* [EXERCISE DETAILS]:
Write out again, exactly as they appear, the lines from the start of the data below through the line with "kulit bersertifikat di"; no pictures.

● ● ● ● ●

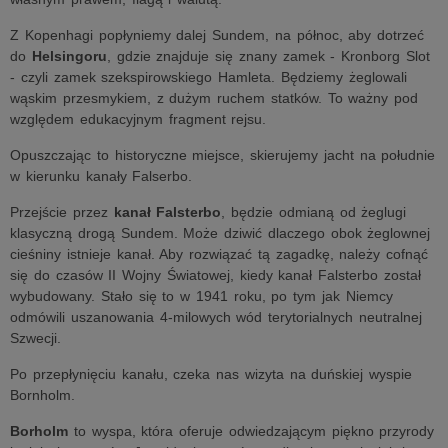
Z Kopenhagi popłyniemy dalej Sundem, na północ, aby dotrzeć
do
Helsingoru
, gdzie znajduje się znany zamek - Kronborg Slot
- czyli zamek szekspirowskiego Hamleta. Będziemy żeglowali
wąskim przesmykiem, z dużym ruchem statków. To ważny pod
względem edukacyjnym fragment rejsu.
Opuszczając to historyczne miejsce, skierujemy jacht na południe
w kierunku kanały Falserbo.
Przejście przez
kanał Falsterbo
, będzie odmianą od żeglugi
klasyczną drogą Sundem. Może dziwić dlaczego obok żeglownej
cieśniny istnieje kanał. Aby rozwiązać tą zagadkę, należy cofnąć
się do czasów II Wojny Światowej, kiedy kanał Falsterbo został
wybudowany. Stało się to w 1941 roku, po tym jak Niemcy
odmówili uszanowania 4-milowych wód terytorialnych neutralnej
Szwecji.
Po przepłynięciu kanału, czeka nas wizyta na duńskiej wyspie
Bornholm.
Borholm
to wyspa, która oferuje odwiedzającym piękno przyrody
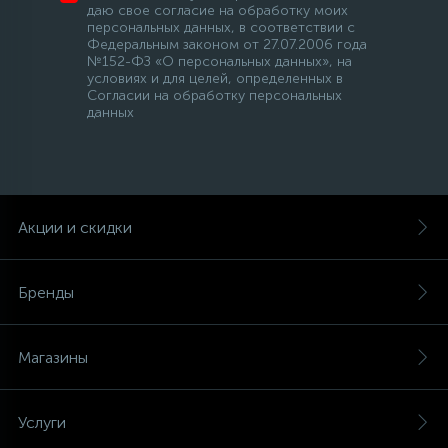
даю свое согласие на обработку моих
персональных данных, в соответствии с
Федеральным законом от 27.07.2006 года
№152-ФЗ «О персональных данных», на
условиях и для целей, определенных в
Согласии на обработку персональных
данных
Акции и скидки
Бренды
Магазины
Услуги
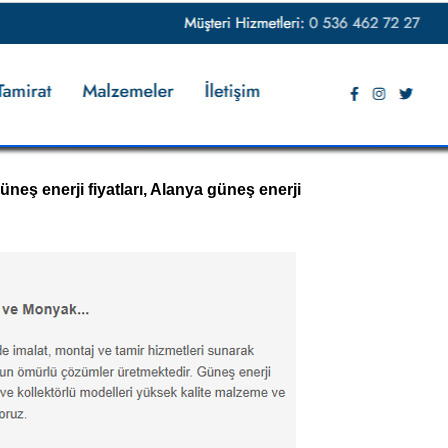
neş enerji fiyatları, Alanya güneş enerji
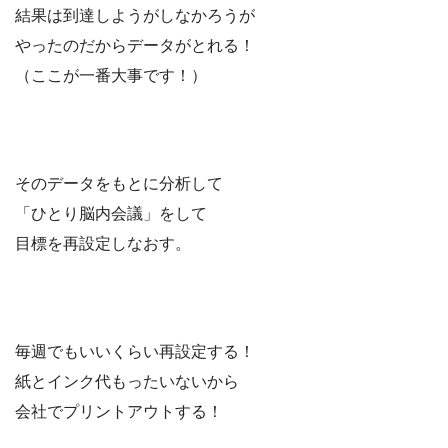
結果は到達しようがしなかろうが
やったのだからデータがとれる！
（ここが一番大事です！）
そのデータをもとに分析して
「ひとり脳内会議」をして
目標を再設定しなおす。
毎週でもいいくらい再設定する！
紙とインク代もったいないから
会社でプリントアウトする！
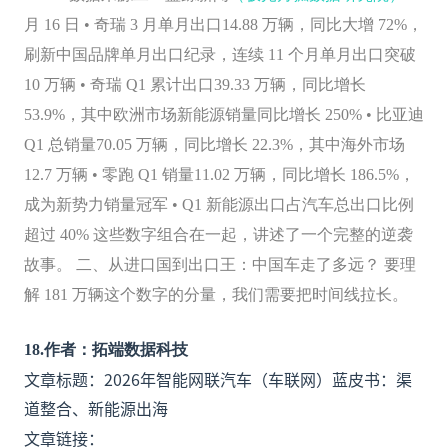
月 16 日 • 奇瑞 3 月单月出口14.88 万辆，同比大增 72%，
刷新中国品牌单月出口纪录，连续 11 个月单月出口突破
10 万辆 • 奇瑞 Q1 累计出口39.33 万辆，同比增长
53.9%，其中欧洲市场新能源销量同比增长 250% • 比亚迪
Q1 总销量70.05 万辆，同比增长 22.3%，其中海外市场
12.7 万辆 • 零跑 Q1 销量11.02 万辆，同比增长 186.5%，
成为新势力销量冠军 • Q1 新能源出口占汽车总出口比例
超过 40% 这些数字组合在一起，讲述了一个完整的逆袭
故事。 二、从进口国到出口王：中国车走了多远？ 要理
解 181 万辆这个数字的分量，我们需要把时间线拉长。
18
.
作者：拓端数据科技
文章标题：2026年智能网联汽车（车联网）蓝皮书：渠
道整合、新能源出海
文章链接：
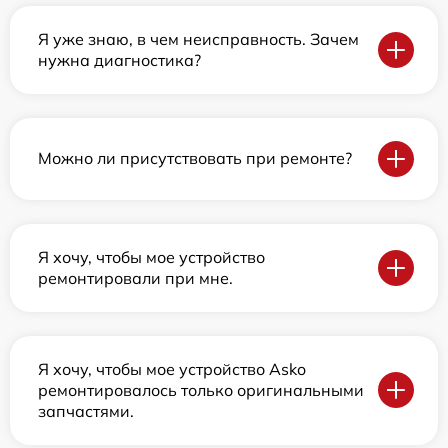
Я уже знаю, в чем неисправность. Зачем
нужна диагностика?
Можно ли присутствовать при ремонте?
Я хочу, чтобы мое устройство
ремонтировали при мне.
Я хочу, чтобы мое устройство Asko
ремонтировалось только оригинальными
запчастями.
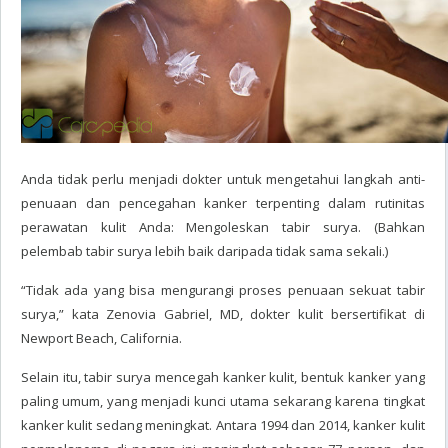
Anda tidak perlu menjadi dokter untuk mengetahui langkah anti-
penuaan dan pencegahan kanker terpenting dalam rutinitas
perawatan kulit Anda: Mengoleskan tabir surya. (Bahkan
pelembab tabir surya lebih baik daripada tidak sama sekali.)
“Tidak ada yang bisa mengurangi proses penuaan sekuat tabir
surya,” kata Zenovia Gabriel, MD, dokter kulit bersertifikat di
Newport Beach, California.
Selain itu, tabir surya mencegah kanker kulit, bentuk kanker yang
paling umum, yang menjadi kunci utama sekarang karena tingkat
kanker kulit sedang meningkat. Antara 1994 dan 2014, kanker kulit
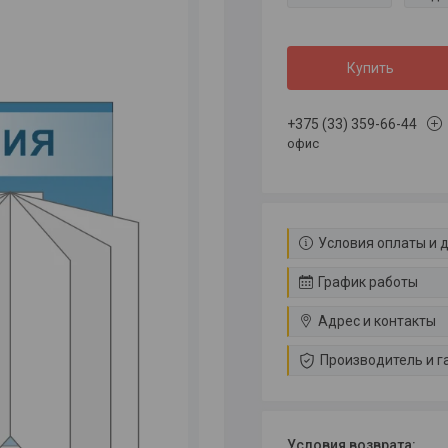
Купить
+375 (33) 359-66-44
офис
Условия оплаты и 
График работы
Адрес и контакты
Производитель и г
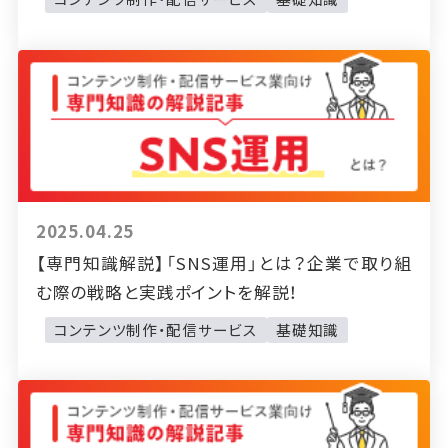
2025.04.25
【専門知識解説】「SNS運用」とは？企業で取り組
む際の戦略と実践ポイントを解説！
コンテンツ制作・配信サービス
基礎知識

● ● ● ● ●

* [EXERCISE SOLUTION]:
Z Kopenhagi popłyniemy dalej Sundem, na północ, aby dotrzeć
do
Helsingoru
, gdzie znajduje się znany zamek - Kronborg Slot
- czyli zamek szekspirowskiego Hamleta. Będziemy żeglowali
wąskim przesmykiem, z dużym ruchem statków. To ważny pod
względem edukacyjnym fragment rejsu.
Opuszczając to historyczne miejsce, skierujemy jacht na południe
w kierunku kanały Falserbo.
Przejście przez
kanał Falsterbo
, będzie odmianą od żeglugi
klasyczną drogą Sundem. Może dziwić dlaczego obok żeglownej
cieśniny istnieje kanał. Aby rozwiązać tą zagadkę, należy cofnąć
się do czasów II Wojny Światowej, kiedy kanał Falsterbo został
wybudowany. Stało się to w 1941 roku, po tym jak Niemcy
odmówili uszanowania 4-milowych wód terytorialnych neutralnej
Szwecji.
Po przepłynięciu kanału, czeka nas wizyta na duńskiej wyspie
Bornholm.
Borholm
to wyspa, która oferuje odwiedzającym piękno przyrody
даю свое согласие на обработку моих
персональных данных, в соответствии с
Федеральным законом от 27.07.2006 года
№152-ФЗ «О персональных данных», на
условиях и для целей, определенных в
Согласии на обработку персональных
данных
Акции и скидки
Бренды
Магазины
Услуги
neş enerji fiyatları, Alanya güneş enerji
結果は到達しようがしなかろうが
やったのだからデータがとれる！
（ここが一番大事です！）
そのデータをもとに分析して
「ひとり脳内会議」をして
目標を再設定しなおす。
毎週でもいいくらい再設定する！
紙とインク代もったいないから
会社でプリントアウトする！
月 16 日 • 奇瑞 3 月单月出口14.88 万辆，同比大增 72%，
刷新中国品牌单月出口纪录，连续 11 个月单月出口突破
10 万辆 • 奇瑞 Q1 累计出口39.33 万辆，同比增长
53.9%，其中欧洲市场新能源销量同比增长 250% • 比亚迪
Q1 总销量70.05 万辆，同比增长 22.3%，其中海外市场
12.7 万辆 • 零跑 Q1 销量11.02 万辆，同比增长 186.5%，
成为新势力销量冠军 • Q1 新能源出口占汽车总出口比例
超过 40% 这些数字组合在一起，讲述了一个完整的逆袭
故事。 二、从进口国到出口王：中国车走了多远？ 要理
解 181 万辆这个数字的分量，我们需要把时间线拉长。
18
.
作者：拓端数据科技
文章标题：2026年智能网联汽车（车联网）蓝皮书：渠
道整合、新能源出海
文章链接：
Я уже знаю, в чем неисправность. Зачем
нужна диагностика?
Можно ли присутствовать при ремонте?
Я хочу, чтобы мое устройство
ремонтировали при мне.
Я хочу, чтобы мое устройство Asko
ремонтировалось только оригинальными
запчастями.
Anda tidak perlu menjadi dokter untuk mengetahui langkah anti-
penuaan dan pencegahan kanker terpenting dalam rutinitas
perawatan kulit Anda: Mengoleskan tabir surya. (Bahkan
pelembab tabir surya lebih baik daripada tidak sama sekali.)
“Tidak ada yang bisa mengurangi proses penuaan sekuat tabir
surya,” kata Zenovia Gabriel, MD, dokter kulit bersertifikat di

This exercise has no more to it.